Il s’affole: son frère Omar s’est-il vraiment fait sauter au Bataclan après avoir tiré sur la foule? Deux journalistes l’ont déjà appelé… « C’est pas vrai », sanglote-t-il. Comme lui, les familles des jihadistes du 13 novembre ont dû composer avec les ignominies de leurs proches.
Ce samedi 14 novembre, voilà près de vingt-quatre heures que ce père de famille sans histoire de Bondoufle (Essonne) est scotché devant les chaînes d’info en continu, où tournent les images des attentats commis la veille à Paris et Saint-Denis. Lui-même a expérimenté la panique et l’horreur des attaques, qui ont fait 130 morts et environ 350 blessés: il était tout près des tirs, au théâtre de la Main d’Or, à un spectacle de Dieudonné, confiera-t-il plus tard sur Canal+.
Son frère Omar Mostefaï, dont il n’avait plus de nouvelles depuis des mois, a déjà été formellement identifié par les enquêteurs comme kamikaze du Bataclan. Son nom n’est pas encore sorti dans la presse, mais des journalistes traquent déjà son entourage. « C’est un truc de fou, c’est du délire! », murmure-t-il en retenant ses larmes. « Je peux appeler qui pour savoir exactement? », demande-t-il à un journaliste de l’AFP.
Sa femme, effondrée, sort soudain du pavillon: « Moi, là, ça commence à m’inquiéter… » Il l’interrompt: « Mais c’est bon, si ça se trouve il était dedans et il est mort! »
« C’est quoi le rapport avec nous? On est en froid depuis des années. Moi, je veux protéger mes enfants », poursuit-elle. Le frère s’isole. Sa mère, au téléphone, ne semble au courant de rien. « Mais y’a rien, je te dis ! Vas-y, y’a rien du tout », lui lance-t-il avant de raccrocher. « J’ai pas envie de lui dire n’importe quoi et qu’elle ait une crise cardiaque… »
Il fait nuit noire. Dans quelques minutes, il se rendra de lui-même, avec sa femme, au commissariat d’Évry, où débutera sa garde à vue. Aucune charge n’est retenue contre lui. Mais, depuis, il se terre dans son pavillon, décor pendant des jours des duplex et des reportages de journalistes du monde entier. D’Omar Mostefaï, il ne fait plus qu’un commentaire: « C’est devenu un monstre… »
« Ça reste malgré tout son enfant »
Comme pour lui, l’effroi s’est emparé depuis dix jours des parents, frères et sœurs des jihadistes. Il y a ceux qui s’y attendaient, comme la mère de Bilal Hadfi, 20 ans, kamikaze du Stade de France, qui avait qualifié son fils de « cocotte-minute » quelques jours avant les attentats. Au journal La Libre Belgique, elle avait dit avoir l’impression que son fils risquait de commettre l’irréparable « d’un jour à l’autre… »

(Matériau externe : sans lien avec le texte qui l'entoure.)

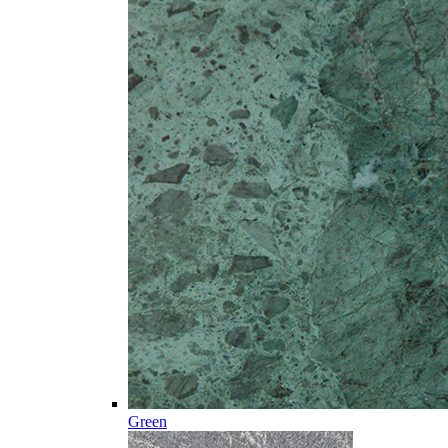
Green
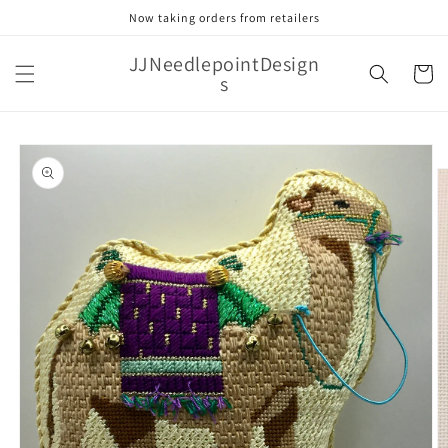
Skip to
Now taking orders from retailers
content
JJNeedlepointDesign
Cart
s
Skip to
product
information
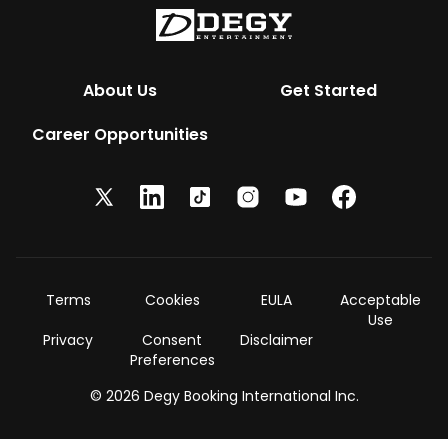
About Us
Get Started
Career Opportunities
Terms
Cookies
EULA
Acceptable
Use
Privacy
Consent
Disclaimer
Preferences
© 2026 Degy Booking International Inc.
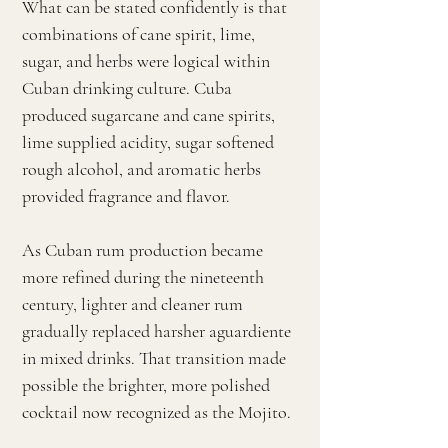
What can be stated confidently is that
combinations of cane spirit, lime,
sugar, and herbs were logical within
Cuban drinking culture. Cuba
produced sugarcane and cane spirits,
lime supplied acidity, sugar softened
rough alcohol, and aromatic herbs
provided fragrance and flavor.
As Cuban rum production became
more refined during the nineteenth
century, lighter and cleaner rum
gradually replaced harsher aguardiente
in mixed drinks. That transition made
possible the brighter, more polished
cocktail now recognized as the Mojito.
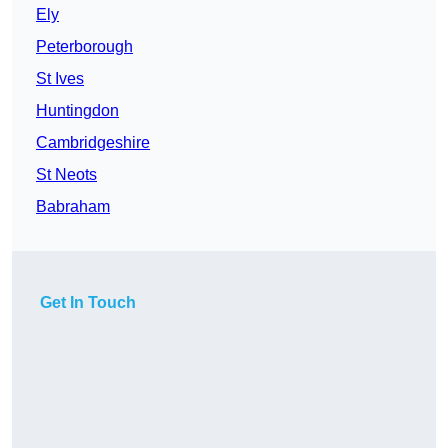
Ely
Peterborough
St Ives
Huntingdon
Cambridgeshire
St Neots
Babraham
Get In Touch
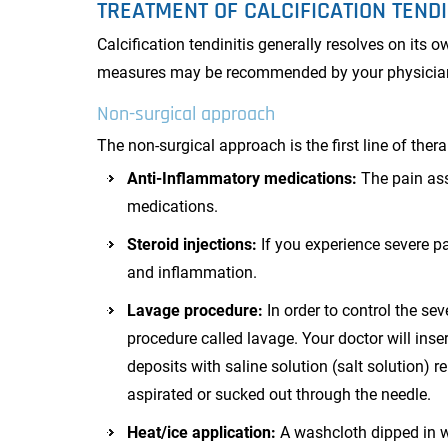
TREATMENT OF CALCIFICATION TENDI
Calcification tendinitis generally resolves on its 
measures may be recommended by your physicia
Non-surgical approach
The non-surgical approach is the first line of thera
Anti-Inflammatory medications:
The pain ass
medications.
Steroid injections:
If you experience severe pa
and inflammation.
Lavage procedure:
In order to control the se
procedure called lavage. Your doctor will inser
deposits with saline solution (salt solution) r
aspirated or sucked out through the needle.
Heat/ice application:
A washcloth dipped in wa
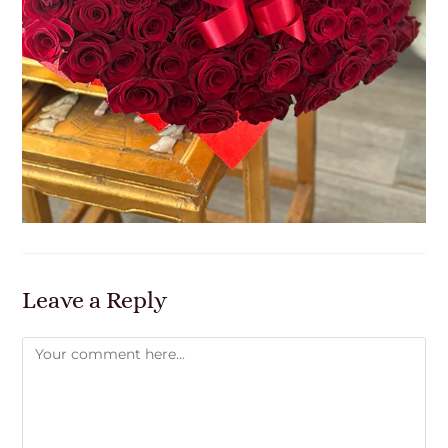
Leave a Reply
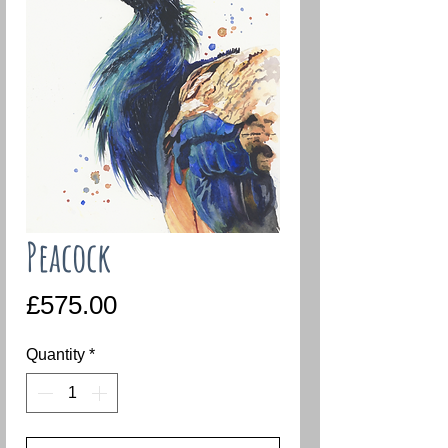
Peacock
Price
£575.00
Quantity
*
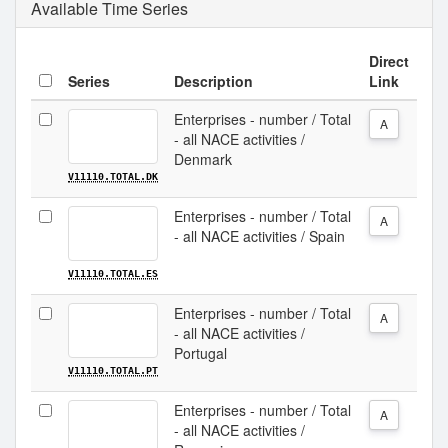
Available Time Series
Direct
Series
Description
Link
Enterprises - number / Total
A
- all NACE activities /
Denmark
V11110.TOTAL.DK
Enterprises - number / Total
A
- all NACE activities / Spain
V11110.TOTAL.ES
Enterprises - number / Total
A
- all NACE activities /
Portugal
V11110.TOTAL.PT
Enterprises - number / Total
A
- all NACE activities /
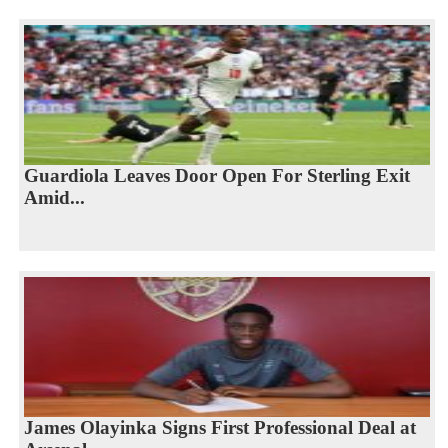
Guardiola Leaves Door Open For Sterling Exit
Amid...
James Olayinka Signs First Professional Deal at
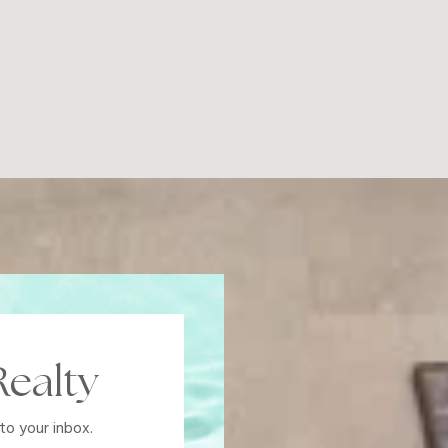
ealty
to your inbox.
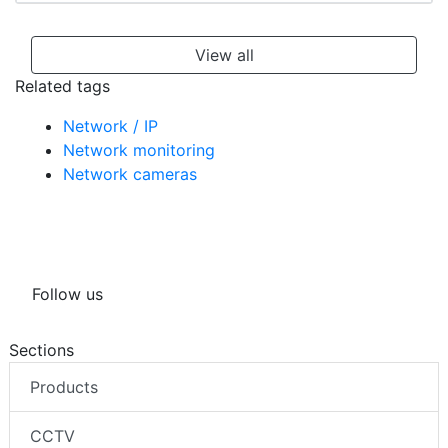
View all
Related tags
Network / IP
Network monitoring
Network cameras
Follow us
Sections
Products
CCTV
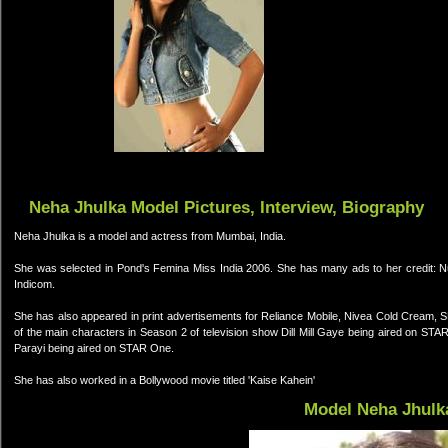
Neha Jhulka Model Pictures, Interview, Biography
Neha Jhulka is a model and actress from Mumbai, India.
She was selected in Pond's Femina Miss India 2006. She has many ads to her credit: Nu
Indicom.
She has also appeared in print advertisements for Reliance Mobile, Nivea Cold Cream, 
of the main characters in Season 2 of television show Dill Mill Gaye being aired on ST
Parayi being aired on STAR One.
She has also worked in a Bollywood movie titled 'Kaise Kahein'
Model Neha Jhulk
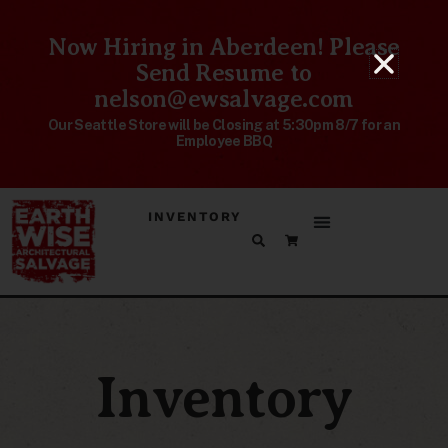
Now Hiring in Aberdeen! Please
Send Resume to
nelson@ewsalvage.com
Our Seattle Store will be Closing at 5:30pm 8/7 for an
Employee BBQ
INVENTORY
Inventory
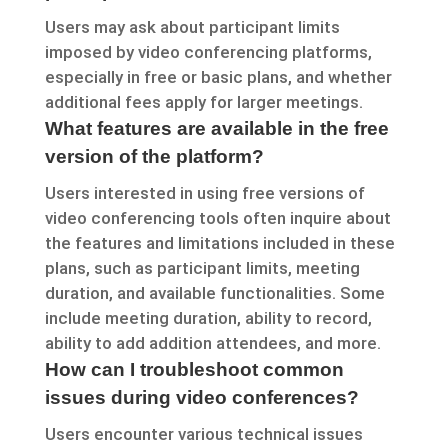
Users may ask about participant limits
imposed by video conferencing platforms,
especially in free or basic plans, and whether
additional fees apply for larger meetings.
What features are available in the free
version of the platform?
Users interested in using free versions of
video conferencing tools often inquire about
the features and limitations included in these
plans, such as participant limits, meeting
duration, and available functionalities. Some
include meeting duration, ability to record,
ability to add addition attendees, and more.
How can I troubleshoot common
issues during video conferences?
Users encounter various technical issues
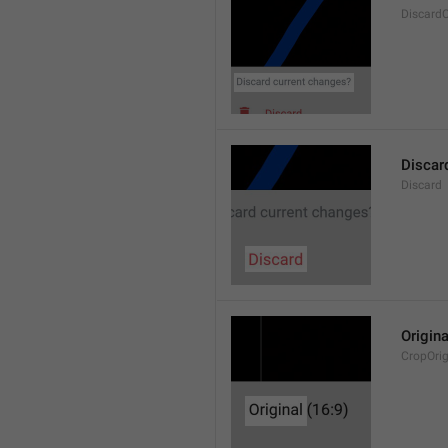
Discard
Discar
Discard
Origina
CropOrig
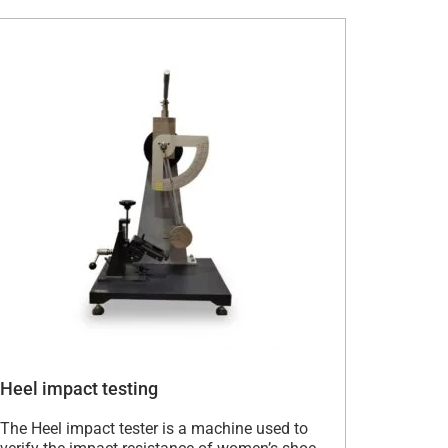
Heel impact testing
The Heel impact tester is a machine used to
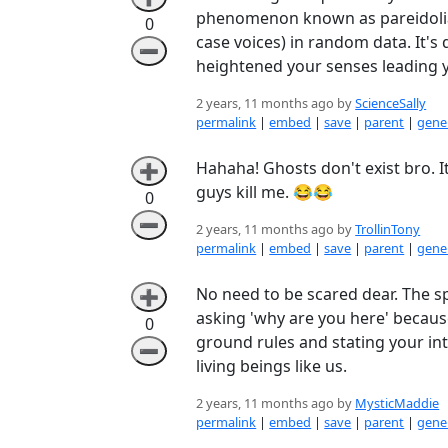
phenomenon known as pareidolia w
0
case voices) in random data. It's 
➖
heightened your senses leading y
2 years, 11 months ago by
ScienceSally
permalink
|
embed
|
save
|
parent
|
gener
Hahaha! Ghosts don't exist bro. It
➕
guys kill me. 😂😂
0
➖
2 years, 11 months ago by
TrollinTony
permalink
|
embed
|
save
|
parent
|
gener
No need to be scared dear. The s
➕
asking 'why are you here' because
0
ground rules and stating your int
➖
living beings like us.
2 years, 11 months ago by
MysticMaddie
permalink
|
embed
|
save
|
parent
|
gener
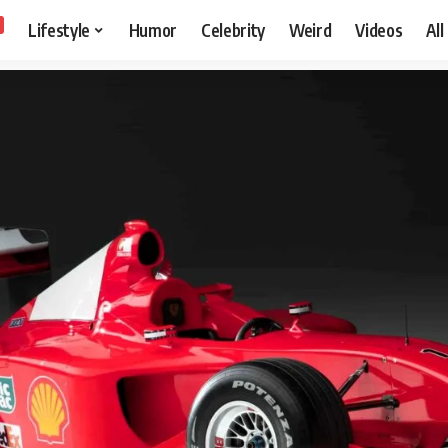
Lifestyle
Humor
Celebrity
Weird
Videos
All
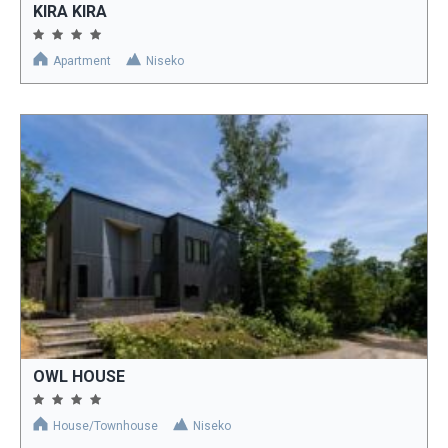
KIRA KIRA
Apartment
Niseko
OWL HOUSE
House/Townhouse
Niseko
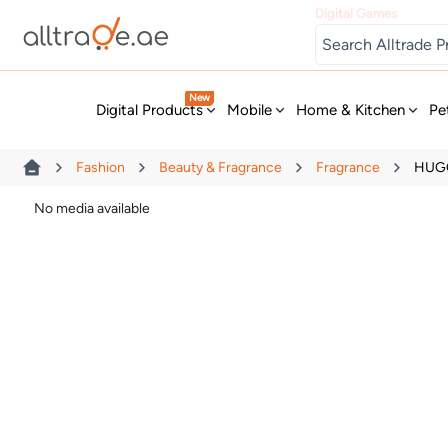
Digital Games
New
Digital Products
Mobile
Home & Kitchen
Pe
Fashion
Beauty & Fragrance
Fragrance
HUGO
No media available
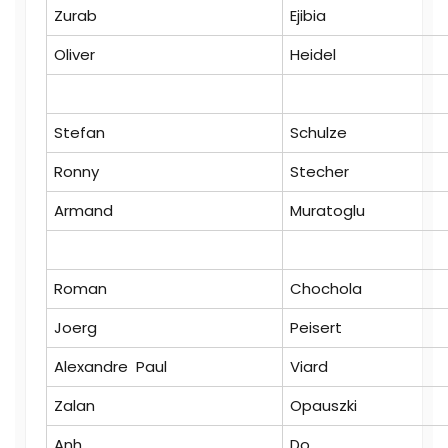
Zurab
Ejibia
Oliver
Heidel
Stefan
Schulze
Ronny
Stecher
Armand
Muratoglu
Roman
Chochola
Joerg
Peisert
Alexandre Paul
Viard
Zalan
Opauszki
Anh
Do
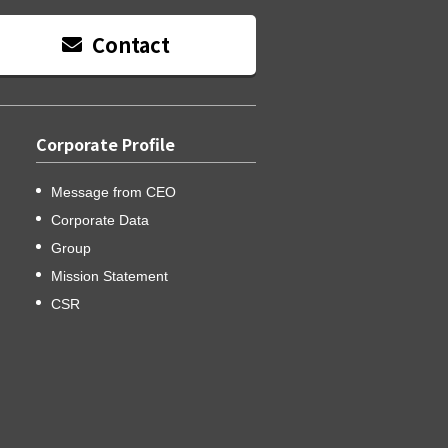
Contact
Corporate Profile
Message from CEO
Corporate Data
Group
Mission Statement
CSR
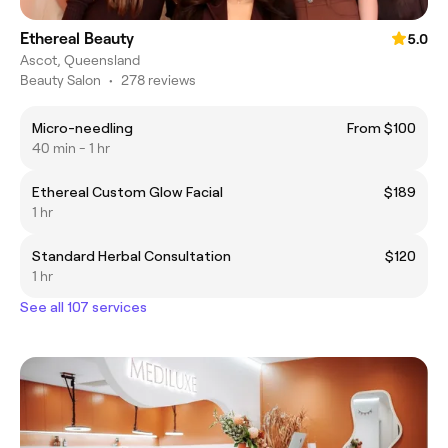
Ethereal Beauty
5.0
Ascot, Queensland
Beauty Salon
•
278 reviews
Micro-needling
From $100
40 min - 1 hr
Ethereal Custom Glow Facial
$189
1 hr
Standard Herbal Consultation
$120
1 hr
See all 107 services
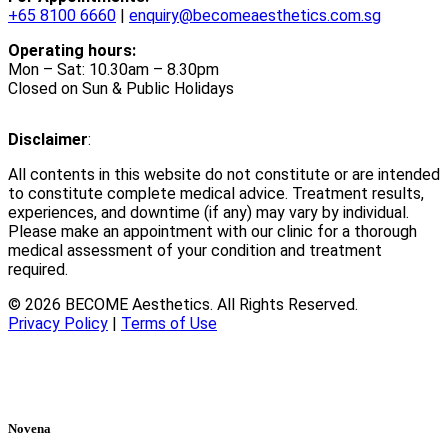
+65 8100 6660
|
enquiry@becomeaesthetics.com.sg
Operating hours:
Mon – Sat: 10.30am – 8.30pm
Closed on Sun & Public Holidays
Disclaimer
:
All contents in this website do not constitute or are intended
to constitute complete medical advice. Treatment results,
experiences, and downtime (if any) may vary by individual.
Please make an appointment with our clinic for a thorough
medical assessment of your condition and treatment
required.
© 2026 BECOME Aesthetics. All Rights Reserved.
Privacy Policy
|
Terms of Use
Novena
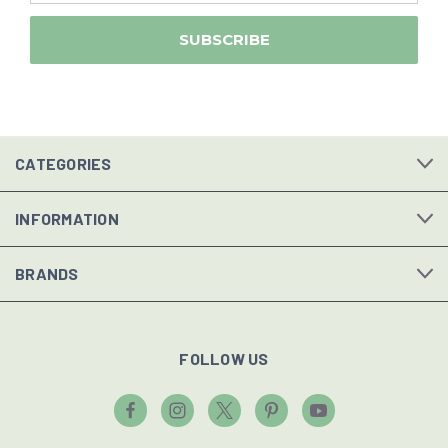
CATEGORIES
INFORMATION
BRANDS
FOLLOW US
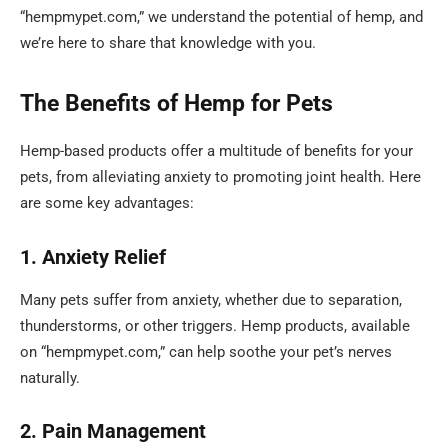
“hempmypet.com,” we understand the potential of hemp, and
we’re here to share that knowledge with you.
The Benefits of Hemp for Pets
Hemp-based products offer a multitude of benefits for your
pets, from alleviating anxiety to promoting joint health. Here
are some key advantages:
1. Anxiety Relief
Many pets suffer from anxiety, whether due to separation,
thunderstorms, or other triggers. Hemp products, available
on “hempmypet.com,” can help soothe your pet’s nerves
naturally.
2. Pain Management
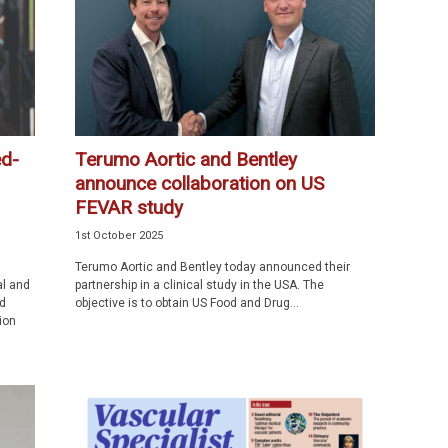
ed-
Terumo Aortic and Bentley
announce collaboration on US
FEVAR study
1st October 2025
Terumo Aortic and Bentley today announced their
al and
partnership in a clinical study in the USA. The
d
objective is to obtain US Food and Drug...
ion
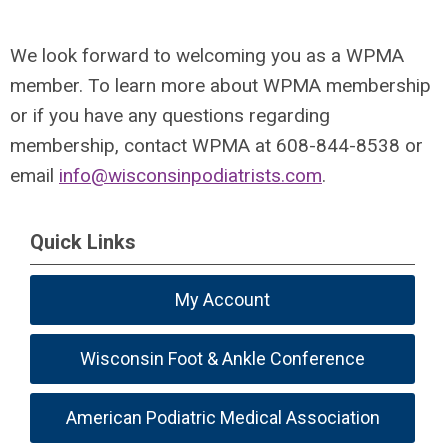
We look forward to welcoming you as a WPMA
member. To learn more about WPMA membership
or if you have any questions regarding
membership, contact WPMA at 608-844-8538 or
email
info@wisconsinpodiatrists.com
.
Quick Links
My Account
Wisconsin Foot & Ankle Conference
American Podiatric Medical Association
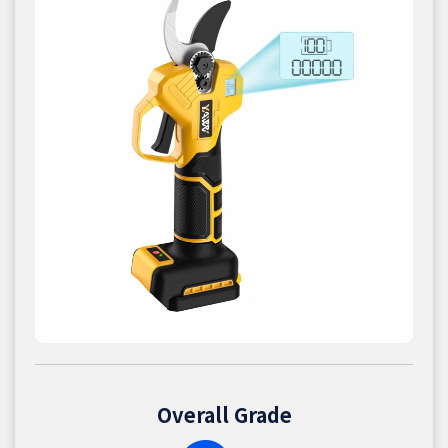
Overall Grade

D’autres gardaient espoir, comme la famille de Samy Amimour, qui tentait par tous les moyens de rapatrier cet ancien chauffeur de bus de 28 ans, parti en Syrie en 2013, mais qui s’est finalement fait exploser au Bataclan.
La famille d’Hasna Aitboulahcen, elle, a choisi de se désolidariser « des faits et gestes » de la jeune femme, cousine d’ l’organisateur présumé des attentats, Abdelhamid Abaaoud, tuée avec lui lors de l’assaut de Saint-Denis. « Nous n’avons rien à voir avec ces événements, ni de loin, ni de près », martèle son frère. « Nous n’allons pas nous justifier. »
Reste une problématique, à laquelle tous doivent faire face: pleurer un proche en dépit de ses atrocités. « Nous pensons effectivement aux victimes, à leurs familles », avait ainsi déclaré Mohamed Abdeslam, frère de deux jihadistes -l’un s’est fait sauter boulevard Voltaire après avoir tiré sur des terrasses de café, l’autre est en fuite. « Mais vous devez comprendre aussi que nous avons une maman, nous avons une famille, et que ça reste malgré tout son enfant », avait-il ajouté.
En début d’année, les frères Kouachi et Amedy Coulibaly, auteurs des attentats de janvier à Paris, avaient été enterrés en pleine nuit ou au petit matin, en présence, pour deux d’entre eux, de quelques proches. Une sépulture anonyme.